Ep. 22: Zero Gravity and Pooping in Space
Space Poop: How NASA Solved the Universe’s Most Awkward Problem
Gravity: it keeps your feet on the ground, your poop in the bowl, and your dignity intact. But take that away? Suddenly, a simple bathroom break becomes a logistical nightmare with orbital consequences.
Today on Privy, we answer the question no one in Star Wars dares to address: How do astronauts go to the bathroom in space?
Spoiler: the answer includes bags, suction hoses, and something horrifying called fecal kneading.
Why Gravity Is the Real MVP of Bathroom Time
Next time you hear that plop in the bowl, thank Sir Isaac Newton. Without gravity, your Number Two would just... hover. Float. Drift. Like a poop-shaped satellite. Romantic, isn’t it?
But space doesn't care about romance—or dignity. Without gravity, everything changes. The simple act of relieving yourself becomes a high-stakes ballet of pressure systems and Velcro straps.
Early NASA: A Bunch of Geniuses Who Forgot We Poop
When the Mercury missions launched, NASA remembered to bring:
Rocket fuel ✅
Space suits ✅
Snacks ✅
A plan for pee ❌
Astronaut Alan Shepard needed to pee before launch. NASA’s solution?
“Just go.”
Yes. The official, government-funded solution was wet yourself in your space suit and we’ll deal with it later.
Peeing in Space: Now With More Tubes
Eventually, NASA developed a charming system involving:
A rubber condom-like sheath
A tube
A pee bag
The astronaut’s sheer will
But physics is a cruel mistress. With no gravity, pee won’t flow unless you apply enough, shall we say, personal pressure. Too much pressure? Bag rupture. And now you’ve got a microgravity golden shower.

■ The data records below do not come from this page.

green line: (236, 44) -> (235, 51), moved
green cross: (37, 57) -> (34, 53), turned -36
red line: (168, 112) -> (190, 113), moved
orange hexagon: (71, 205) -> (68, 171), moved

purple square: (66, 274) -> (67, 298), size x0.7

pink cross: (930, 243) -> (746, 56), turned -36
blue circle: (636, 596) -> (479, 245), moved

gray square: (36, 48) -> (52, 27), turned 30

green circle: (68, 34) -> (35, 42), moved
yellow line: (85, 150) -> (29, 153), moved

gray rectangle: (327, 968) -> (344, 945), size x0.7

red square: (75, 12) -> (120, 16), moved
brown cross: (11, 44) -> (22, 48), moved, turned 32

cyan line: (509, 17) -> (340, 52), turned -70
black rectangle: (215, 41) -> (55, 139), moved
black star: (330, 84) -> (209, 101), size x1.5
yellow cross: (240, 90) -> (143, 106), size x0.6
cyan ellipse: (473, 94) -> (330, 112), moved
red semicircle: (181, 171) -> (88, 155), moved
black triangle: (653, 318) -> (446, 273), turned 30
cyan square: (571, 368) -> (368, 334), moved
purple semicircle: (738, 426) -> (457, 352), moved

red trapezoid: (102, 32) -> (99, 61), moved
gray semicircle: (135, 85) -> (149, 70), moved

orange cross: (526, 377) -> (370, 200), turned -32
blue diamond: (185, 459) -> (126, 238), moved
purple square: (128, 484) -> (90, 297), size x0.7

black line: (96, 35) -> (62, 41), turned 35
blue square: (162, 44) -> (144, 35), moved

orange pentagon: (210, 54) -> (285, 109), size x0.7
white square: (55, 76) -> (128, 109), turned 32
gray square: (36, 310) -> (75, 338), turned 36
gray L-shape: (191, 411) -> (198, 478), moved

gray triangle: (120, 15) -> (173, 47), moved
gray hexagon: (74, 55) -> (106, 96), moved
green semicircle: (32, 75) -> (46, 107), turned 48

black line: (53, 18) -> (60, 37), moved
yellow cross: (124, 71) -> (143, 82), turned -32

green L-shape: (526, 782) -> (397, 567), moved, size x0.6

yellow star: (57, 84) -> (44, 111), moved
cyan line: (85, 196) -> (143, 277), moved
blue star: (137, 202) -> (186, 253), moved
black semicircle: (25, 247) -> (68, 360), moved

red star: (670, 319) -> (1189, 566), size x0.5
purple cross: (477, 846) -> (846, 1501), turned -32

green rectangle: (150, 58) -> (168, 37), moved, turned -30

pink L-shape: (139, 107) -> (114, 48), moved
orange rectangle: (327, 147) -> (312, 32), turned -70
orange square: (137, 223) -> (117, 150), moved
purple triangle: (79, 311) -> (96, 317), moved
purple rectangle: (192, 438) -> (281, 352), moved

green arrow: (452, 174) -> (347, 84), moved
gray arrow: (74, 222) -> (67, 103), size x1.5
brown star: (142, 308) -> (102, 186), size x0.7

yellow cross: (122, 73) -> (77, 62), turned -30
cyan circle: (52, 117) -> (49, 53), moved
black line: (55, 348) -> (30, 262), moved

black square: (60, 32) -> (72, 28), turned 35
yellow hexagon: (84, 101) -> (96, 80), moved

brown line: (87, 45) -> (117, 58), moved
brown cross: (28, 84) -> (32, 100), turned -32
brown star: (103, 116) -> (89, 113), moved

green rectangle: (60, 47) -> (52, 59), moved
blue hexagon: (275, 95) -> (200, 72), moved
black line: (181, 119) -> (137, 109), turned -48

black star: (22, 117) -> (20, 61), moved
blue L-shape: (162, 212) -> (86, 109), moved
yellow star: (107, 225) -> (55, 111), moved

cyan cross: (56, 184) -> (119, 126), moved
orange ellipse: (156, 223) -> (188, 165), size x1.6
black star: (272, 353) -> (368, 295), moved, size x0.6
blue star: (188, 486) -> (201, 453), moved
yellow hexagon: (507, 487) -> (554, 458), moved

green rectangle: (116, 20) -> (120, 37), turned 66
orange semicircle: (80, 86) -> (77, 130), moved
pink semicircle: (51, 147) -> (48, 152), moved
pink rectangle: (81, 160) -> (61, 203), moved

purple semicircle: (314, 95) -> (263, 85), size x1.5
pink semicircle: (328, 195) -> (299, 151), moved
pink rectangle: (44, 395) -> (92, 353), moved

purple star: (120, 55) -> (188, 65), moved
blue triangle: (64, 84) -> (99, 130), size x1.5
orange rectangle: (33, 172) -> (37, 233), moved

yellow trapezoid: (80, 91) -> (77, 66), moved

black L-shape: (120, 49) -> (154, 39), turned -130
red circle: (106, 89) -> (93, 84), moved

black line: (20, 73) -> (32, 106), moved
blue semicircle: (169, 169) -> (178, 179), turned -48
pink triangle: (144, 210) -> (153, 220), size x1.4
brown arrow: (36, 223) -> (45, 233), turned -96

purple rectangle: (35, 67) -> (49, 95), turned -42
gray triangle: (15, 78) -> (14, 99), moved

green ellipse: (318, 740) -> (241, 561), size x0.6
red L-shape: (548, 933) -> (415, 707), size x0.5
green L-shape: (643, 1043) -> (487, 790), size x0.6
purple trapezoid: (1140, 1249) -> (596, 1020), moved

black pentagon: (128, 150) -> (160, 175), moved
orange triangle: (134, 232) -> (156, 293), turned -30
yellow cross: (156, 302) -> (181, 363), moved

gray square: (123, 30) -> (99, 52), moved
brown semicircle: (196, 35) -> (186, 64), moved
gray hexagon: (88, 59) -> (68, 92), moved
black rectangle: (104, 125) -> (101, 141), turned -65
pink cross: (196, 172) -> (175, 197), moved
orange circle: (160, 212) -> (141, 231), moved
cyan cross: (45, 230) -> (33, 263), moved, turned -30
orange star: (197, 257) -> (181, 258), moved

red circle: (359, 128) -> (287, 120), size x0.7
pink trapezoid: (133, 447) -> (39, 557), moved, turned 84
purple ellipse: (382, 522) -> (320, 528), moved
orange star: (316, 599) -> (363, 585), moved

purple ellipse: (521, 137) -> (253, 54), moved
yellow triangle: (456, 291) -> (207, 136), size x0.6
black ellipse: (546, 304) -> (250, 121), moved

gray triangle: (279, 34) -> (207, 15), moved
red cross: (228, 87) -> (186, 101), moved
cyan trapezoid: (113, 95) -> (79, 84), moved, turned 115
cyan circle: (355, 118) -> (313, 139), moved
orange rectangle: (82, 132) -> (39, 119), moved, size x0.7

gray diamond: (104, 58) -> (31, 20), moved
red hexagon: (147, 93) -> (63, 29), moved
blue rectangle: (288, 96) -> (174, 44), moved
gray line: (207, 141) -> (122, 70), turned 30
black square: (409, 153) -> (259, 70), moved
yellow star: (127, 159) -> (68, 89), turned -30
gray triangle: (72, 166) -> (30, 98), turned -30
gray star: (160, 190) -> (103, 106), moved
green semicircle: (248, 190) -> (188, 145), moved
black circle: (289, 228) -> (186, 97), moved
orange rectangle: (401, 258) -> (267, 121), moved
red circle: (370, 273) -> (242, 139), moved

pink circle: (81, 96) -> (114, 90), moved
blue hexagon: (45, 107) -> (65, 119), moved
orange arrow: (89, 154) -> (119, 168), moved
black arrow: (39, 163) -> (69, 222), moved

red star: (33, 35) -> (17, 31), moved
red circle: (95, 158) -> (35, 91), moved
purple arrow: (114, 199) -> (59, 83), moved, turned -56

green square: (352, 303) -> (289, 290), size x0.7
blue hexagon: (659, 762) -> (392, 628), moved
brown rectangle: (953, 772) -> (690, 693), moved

Pooping in Space: A Saga of Shame and Science
As astronauts started spending more time in space, the poop problem couldn’t be ignored. Thus was born the taped-on butt bag. A Ziploc of destiny. A diaper with ambition.
But this bag had a dark secret: once filled, it had to be kneaded like pizza dough to flatten it for chemical stabilization.
Yes. Astronauts—literal rocket scientists—had to squish their own poop through the bag so it could be mixed with space-grade Lysol and studied back on Earth.
Because science.
“Houston, There’s a Turd Floating in Here”
You read that right.
Astronaut Tom Stafford once had to report to mission control that a rogue turd was on the loose. It had escaped its tape-bag prison and was now freelancing in zero gravity.
The official response: pass the man a napkin.
The Super Diaper and the Space Toilet
Eventually, NASA leveled up:
Super Diaper 2.0 held 32 ounces of pee (the size of your reusable water bottle—you’re welcome).
Skylab (1973) featured a toilet with a vacuum-powered dookie suck system and heat-dried feces (aka diaper jerky).
The International Space Station (ISS)? Even better. It has a hole the size of a dinner plate and a camera aimed at your butthole for real-time aiming assistance.
Yes, astronauts poop while being watched by a tiny GoPro in the toilet.
And Then... They Drank It
Pee isn’t just disposed of. Oh no. It’s:
Collected
Filtered
Purified
Drunk again
Astronauts say: “Today’s coffee is tomorrow’s coffee.”
Which is maybe the darkest sentence ever written in English.
Bonus Round: DIY Jet Propulsion with Poop?
If you’ve seen WALL-E or Gravity, you know that in zero-G, any expulsion = movement.
So Hunter asks the very important question:
Could you use poop propulsion to save yourself in space?
Like, fart your way back to safety?
NASA hasn’t tested this. But if you’re ever floating in the void with no options left—well, it’s worth a shot.
Modern Space Bathroom Science
In 2008, Russia launched a toilet that could tell the difference between pee and poop. (We assume it cries when it sees diarrhea.)
By 2017, NASA offered a $15,000 prize for anyone who could invent a better in-suit waste system. Winner: Dr. Thatcher Cardon, who gave us a space crotch port.
It sounds like sci-fi. It’s very real. The future is weird.
The Final Flush
Pooping in space is hard. It’s messy. It’s expensive. But thanks to years of awkward accidents, brave astronauts, and hundreds of millions of dollars, we now have a system that:
Straps your butt down
Vacs your leavings away
Dries them with heat
And turns your pee into next week’s lemonade
All we ask in return is that you appreciate your earth toilet a little more. It has gravity. It has privacy. And best of all—it doesn’t watch you poop.